'''
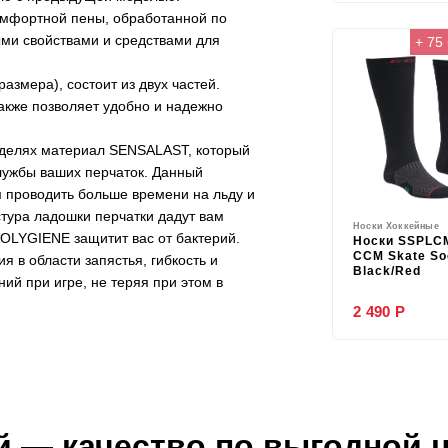
омфортной пены, обработанной по
ми свойствами и средствами для
+ 75
мера), состоит из двух частей.
акже позволяет удобно и надежно
оделях материал SENSALAST, который
службы ваших перчаток. Данный
м проводить больше времени на льду и
тура ладошки перчатки дадут вам
Носки Хоккейные
POLYGIENE защитит вас от бактерий.
Носки SSPLC
CCM Skate So
в области запястья, гибкость и
Black/Red
й при игре, не теряя при этом в
2 490 Р
й
— качество по выгодной 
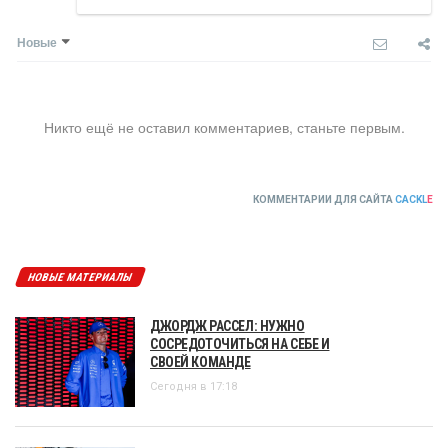
Новые
Никто ещё не оставил комментариев, станьте первым.
КОММЕНТАРИИ ДЛЯ САЙТА
CACKL
E
НОВЫЕ МАТЕРИАЛЫ
ДЖОРДЖ РАССЕЛ: НУЖНО
СОСРЕДОТОЧИТЬСЯ НА СЕБЕ И
СВОЕЙ КОМАНДЕ
Сегодня в 17:18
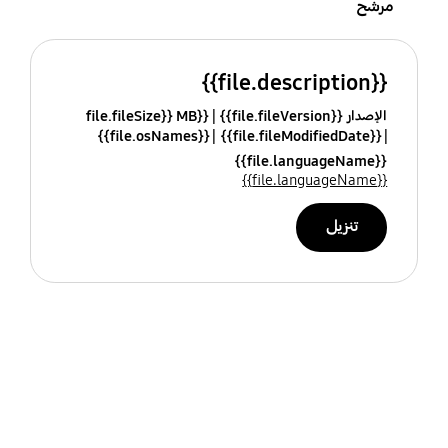
مرشح
{{file.description}}
الإصدار {{file.fileVersion}}
{{file.fileSize}} MB
{{file.osNames}}
{{file.fileModifiedDate}}
{{file.languageName}}
{{file.languageName}}
تنزيل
'''
Pick each line holding the word "file" out of the listing.

# OUTPUT OF THE TASK
{{file.description}}
الإصدار {{file.fileVersion}}
{{file.fileSize}} MB
{{file.osNames}}
{{file.fileModifiedDate}}
{{file.languageName}}
{{file.languageName}}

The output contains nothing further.